There was an anchorite who was able to banish the demons; and he asked them,
‘What makes you go away? Is it fasting?’
They replied, ‘We do not eat or drink.’
‘Is it vigils?’
They replied, ‘We do not sleep.’
‘Is it separation from the world?’
‘We live in deserts.’
‘What power sends you away then?’
They said, ‘Nothing can overcome us, but only humility.’
We could go on to mention Augustine or John Climachus (step 25), or the Rule of St. Benedict or the medievals or the mystics:
“The remedy is to be aware of our wretchedness, and to fly to our Lord.
The greater our need, the more important it is to draw near to Him.”
Or (on the Reformation spectrum) Calvin:
I have always been exceedingly delighted with the words of Chrysostom, “The foundation of our philosophy is humility”;
And still more with those of Augustine, “As the orator, when asked, What is the first precept in eloquence? answered, Delivery: What is the second? Delivery: What the third? Delivery:
So, if you ask me in regard to the precepts of the Christian Religion, I will answer, first, second, and third, Humility.”
By humility he means not when a man, with a consciousness of some virtue, refrains from pride, but when he truly feels that he has no refuge but in humility.
Or Ignatius of Loyola (on the counter-Reformation end of the spectrum):
The third is most perfect Humility; namely, when—including the first and second, and the praise and glory of the Divine Majesty being equal—in order to imitate and be more actually like Christ our Lord, I want and choose poverty with Christ, poverty rather than riches, opprobrium with Christ replete with it rather than honors; and to desire to be rated as worthless and a fool for Christ, Who first was held as such, rather than wise or prudent in this world.
And the list goes on testifying to our continual need of vital humility in order to endure the slings and arrows of an outrageous fortune, in Shakespeare’s words; or, in Paul’s the “flaming arrows” of τοῦ πονηροῦ which not only strike our hearts but set them on fire.
And Why?
Because this is, somehow, our counter-technique?
No, not a technique.
This is a reality. This is the “mind (nous, in Greek) of Christ”—
The only One Whose heart was truly meek (πραΰς) and lowly (ταπεινὸς);
Who emptied Himself (ἐκένωσεν), taking the form of a slave;
Who lived as a servant to all and humbled Himself (ἐταπείνωσεν) becoming obedient unto death, even the death of the cross.
In the words of Melito of Sardis (late 2nd c.), the Creator of the Universe, Who hung the stars in the sky is now hanging upon the cross.

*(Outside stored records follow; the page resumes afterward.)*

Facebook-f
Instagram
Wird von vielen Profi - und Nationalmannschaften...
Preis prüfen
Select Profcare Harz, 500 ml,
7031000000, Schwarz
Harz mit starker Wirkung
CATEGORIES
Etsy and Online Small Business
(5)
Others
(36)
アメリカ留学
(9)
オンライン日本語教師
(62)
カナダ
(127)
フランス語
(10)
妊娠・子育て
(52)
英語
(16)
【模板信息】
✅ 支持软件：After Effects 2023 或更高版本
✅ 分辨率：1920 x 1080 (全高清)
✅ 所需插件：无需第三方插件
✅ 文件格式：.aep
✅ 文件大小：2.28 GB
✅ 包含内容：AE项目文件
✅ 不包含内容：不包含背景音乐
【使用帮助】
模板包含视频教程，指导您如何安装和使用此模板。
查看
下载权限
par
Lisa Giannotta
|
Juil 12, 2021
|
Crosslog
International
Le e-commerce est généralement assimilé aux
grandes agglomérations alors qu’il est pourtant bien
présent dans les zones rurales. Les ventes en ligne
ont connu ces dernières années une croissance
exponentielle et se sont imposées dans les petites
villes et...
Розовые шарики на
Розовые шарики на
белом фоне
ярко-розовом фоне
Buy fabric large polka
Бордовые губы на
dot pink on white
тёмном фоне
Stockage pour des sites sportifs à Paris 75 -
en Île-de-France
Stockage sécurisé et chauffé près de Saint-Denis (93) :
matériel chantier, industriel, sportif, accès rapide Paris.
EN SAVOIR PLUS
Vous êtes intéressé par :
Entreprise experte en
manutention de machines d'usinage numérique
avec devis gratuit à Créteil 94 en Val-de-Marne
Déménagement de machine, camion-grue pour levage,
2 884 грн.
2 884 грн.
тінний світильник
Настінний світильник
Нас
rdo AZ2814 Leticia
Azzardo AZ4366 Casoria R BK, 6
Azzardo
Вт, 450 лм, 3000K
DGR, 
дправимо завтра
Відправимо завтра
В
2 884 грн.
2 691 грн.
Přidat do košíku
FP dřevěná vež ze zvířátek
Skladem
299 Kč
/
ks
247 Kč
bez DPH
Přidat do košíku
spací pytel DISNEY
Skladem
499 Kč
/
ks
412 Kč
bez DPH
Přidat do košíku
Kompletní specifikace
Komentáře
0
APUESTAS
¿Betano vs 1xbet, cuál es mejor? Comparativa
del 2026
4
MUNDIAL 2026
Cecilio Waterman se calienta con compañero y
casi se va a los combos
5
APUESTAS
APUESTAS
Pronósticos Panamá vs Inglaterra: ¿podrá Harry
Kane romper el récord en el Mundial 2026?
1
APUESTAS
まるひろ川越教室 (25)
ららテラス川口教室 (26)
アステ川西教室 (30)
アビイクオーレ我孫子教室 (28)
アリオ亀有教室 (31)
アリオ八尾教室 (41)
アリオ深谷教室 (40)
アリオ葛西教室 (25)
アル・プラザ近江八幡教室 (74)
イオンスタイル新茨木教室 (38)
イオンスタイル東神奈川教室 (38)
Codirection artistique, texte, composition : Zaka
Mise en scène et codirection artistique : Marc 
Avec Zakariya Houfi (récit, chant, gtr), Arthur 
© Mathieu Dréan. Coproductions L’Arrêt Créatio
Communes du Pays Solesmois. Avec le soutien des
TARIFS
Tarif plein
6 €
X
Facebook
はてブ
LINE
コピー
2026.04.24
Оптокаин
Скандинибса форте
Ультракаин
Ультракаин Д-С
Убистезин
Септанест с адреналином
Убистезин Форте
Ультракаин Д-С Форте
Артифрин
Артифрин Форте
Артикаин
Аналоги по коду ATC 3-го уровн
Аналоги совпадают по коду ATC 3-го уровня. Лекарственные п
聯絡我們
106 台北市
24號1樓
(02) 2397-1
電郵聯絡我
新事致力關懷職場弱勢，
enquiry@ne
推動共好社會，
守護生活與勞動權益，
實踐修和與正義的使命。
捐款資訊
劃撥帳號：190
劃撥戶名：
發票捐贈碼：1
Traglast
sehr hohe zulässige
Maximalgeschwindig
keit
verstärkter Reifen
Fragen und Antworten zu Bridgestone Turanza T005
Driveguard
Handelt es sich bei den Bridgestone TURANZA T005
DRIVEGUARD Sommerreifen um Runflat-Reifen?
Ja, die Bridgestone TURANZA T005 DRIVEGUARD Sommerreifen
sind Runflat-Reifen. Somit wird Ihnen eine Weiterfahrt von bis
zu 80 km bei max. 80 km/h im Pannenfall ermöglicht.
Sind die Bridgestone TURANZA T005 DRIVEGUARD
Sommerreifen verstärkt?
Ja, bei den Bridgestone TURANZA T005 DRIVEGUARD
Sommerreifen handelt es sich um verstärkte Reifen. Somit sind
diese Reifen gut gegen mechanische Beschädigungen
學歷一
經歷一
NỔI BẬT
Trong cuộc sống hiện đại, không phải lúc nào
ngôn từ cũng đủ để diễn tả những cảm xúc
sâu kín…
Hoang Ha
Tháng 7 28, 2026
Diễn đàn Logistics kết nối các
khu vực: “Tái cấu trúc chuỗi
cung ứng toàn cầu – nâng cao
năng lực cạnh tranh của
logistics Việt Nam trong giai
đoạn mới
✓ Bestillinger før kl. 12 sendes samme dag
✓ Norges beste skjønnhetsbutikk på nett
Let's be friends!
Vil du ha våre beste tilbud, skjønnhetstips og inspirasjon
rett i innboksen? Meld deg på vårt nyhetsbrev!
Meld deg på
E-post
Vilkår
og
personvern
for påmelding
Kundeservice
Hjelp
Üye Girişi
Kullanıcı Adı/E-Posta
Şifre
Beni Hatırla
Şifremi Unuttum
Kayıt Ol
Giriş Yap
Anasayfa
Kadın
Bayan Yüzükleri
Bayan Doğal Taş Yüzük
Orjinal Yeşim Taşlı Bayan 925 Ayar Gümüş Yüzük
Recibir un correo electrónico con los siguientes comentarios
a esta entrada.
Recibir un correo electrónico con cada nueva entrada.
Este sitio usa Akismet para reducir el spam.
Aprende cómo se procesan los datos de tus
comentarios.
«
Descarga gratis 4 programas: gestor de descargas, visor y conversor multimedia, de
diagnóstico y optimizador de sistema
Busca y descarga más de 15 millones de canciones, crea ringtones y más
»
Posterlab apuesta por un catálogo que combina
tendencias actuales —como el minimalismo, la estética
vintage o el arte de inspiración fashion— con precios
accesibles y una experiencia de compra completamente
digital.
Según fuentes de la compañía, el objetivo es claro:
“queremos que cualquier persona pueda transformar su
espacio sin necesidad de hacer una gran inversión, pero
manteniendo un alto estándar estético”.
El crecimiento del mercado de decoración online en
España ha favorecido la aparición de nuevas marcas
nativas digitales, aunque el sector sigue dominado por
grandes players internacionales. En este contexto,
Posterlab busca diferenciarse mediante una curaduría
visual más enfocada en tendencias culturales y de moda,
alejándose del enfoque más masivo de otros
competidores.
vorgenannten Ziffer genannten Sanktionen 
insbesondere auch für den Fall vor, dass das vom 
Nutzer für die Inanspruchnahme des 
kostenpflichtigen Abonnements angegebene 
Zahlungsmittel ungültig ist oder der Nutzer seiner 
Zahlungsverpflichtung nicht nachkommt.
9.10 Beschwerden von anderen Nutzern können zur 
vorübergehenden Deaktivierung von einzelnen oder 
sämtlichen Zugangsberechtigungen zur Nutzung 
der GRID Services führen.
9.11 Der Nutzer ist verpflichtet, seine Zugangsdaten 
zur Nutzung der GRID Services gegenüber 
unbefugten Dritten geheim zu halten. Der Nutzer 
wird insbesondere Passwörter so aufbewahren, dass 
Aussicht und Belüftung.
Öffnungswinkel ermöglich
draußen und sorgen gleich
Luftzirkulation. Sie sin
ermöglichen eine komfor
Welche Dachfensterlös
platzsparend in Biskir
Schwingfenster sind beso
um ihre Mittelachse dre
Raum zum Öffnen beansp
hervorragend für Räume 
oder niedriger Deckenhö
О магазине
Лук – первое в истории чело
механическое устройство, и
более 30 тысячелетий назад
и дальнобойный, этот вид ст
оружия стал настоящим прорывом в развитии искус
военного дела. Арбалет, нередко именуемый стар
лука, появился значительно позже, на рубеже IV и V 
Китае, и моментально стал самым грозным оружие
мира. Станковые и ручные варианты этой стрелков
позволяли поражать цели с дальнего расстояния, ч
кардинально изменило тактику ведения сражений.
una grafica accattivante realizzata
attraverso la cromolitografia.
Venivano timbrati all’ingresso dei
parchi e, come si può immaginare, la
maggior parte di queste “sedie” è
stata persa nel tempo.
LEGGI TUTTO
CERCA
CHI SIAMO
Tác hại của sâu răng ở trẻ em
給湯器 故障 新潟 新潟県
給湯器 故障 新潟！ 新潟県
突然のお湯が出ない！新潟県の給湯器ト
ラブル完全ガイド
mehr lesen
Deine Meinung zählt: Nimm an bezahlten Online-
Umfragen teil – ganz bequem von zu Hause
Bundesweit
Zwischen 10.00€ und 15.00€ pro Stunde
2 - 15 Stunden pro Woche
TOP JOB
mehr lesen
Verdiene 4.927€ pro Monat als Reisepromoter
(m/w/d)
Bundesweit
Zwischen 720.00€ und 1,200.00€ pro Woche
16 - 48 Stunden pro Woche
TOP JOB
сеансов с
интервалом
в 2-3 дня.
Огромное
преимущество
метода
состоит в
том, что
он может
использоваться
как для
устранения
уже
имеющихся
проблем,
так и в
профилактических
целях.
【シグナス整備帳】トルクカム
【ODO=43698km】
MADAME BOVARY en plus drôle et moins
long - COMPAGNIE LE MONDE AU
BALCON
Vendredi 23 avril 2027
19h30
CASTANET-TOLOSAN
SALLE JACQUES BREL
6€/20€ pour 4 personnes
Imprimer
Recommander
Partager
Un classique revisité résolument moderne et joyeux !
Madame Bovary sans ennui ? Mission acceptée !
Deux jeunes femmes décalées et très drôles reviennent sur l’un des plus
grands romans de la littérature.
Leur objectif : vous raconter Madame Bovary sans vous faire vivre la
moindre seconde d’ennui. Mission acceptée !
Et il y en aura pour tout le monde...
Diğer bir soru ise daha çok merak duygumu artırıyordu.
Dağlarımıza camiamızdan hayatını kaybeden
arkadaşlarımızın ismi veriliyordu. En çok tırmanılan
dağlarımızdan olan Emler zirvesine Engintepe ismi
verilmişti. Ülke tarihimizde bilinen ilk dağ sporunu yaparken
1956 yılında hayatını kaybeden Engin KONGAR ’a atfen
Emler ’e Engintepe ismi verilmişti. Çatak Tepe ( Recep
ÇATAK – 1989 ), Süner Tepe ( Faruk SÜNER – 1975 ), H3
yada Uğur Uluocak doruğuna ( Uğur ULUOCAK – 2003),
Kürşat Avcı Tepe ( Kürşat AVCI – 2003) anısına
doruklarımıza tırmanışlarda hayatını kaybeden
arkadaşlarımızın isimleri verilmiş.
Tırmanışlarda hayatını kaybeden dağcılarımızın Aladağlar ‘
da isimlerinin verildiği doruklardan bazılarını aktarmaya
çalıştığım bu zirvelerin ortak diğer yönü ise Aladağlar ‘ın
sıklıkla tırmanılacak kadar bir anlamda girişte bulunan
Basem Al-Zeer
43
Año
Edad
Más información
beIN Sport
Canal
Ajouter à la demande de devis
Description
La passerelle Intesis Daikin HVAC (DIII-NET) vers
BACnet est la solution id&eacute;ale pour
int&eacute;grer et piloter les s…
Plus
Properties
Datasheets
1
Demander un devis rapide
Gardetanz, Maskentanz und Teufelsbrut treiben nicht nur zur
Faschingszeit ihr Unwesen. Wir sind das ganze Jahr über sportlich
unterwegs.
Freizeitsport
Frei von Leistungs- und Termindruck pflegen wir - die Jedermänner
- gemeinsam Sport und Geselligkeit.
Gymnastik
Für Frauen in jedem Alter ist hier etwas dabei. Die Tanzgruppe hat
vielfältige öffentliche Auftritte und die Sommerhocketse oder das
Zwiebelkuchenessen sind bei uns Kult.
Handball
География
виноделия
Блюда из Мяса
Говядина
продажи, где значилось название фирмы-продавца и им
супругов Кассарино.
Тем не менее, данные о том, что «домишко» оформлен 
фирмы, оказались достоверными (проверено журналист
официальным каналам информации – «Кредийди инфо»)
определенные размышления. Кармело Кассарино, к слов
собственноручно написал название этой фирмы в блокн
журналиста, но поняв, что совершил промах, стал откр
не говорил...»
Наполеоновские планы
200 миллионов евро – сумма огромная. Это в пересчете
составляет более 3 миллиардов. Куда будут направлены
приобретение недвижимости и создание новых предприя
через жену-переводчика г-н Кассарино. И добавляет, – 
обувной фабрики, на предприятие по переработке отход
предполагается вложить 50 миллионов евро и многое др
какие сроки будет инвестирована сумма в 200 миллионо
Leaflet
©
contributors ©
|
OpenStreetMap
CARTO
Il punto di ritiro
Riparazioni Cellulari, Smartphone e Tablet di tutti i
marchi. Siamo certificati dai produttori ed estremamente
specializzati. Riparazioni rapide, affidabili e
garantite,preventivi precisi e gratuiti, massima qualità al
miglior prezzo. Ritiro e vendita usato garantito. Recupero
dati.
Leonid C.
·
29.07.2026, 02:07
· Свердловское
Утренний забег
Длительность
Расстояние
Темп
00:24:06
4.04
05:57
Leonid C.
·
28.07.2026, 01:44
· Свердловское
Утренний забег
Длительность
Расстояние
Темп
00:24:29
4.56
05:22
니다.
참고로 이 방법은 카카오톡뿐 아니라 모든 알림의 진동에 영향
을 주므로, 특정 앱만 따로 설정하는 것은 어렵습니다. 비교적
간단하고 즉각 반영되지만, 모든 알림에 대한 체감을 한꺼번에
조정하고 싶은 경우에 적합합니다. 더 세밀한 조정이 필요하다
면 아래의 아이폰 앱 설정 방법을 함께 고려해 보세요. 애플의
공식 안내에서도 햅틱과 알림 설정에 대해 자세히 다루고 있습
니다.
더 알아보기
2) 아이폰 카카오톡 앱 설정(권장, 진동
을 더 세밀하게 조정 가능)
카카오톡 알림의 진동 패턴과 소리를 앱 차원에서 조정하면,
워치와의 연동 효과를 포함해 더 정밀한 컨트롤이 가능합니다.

And as Gregory so rightly says, one drop of His blood recreates the cosmos.
In bringing this to a close, we could say that there is something about this great anti-virtue of humility that not only tears down our inner, pharisaical techniques towards righteousness but also dismantles and banishes the principalities and powers (ἀρχάς & ἐξουσίας) of this age, opening us up to the vivifying Reality of the Kingdom of God.
Or, as one physician recently commented, which synthesizes all of this into one sentence, bringing it into the present moment:
“I wonder if our greatest weapon is our own weakness and our greatest weakness is our own pride.”
May the Lord work this understanding into the experiential depths of our person hour by hour.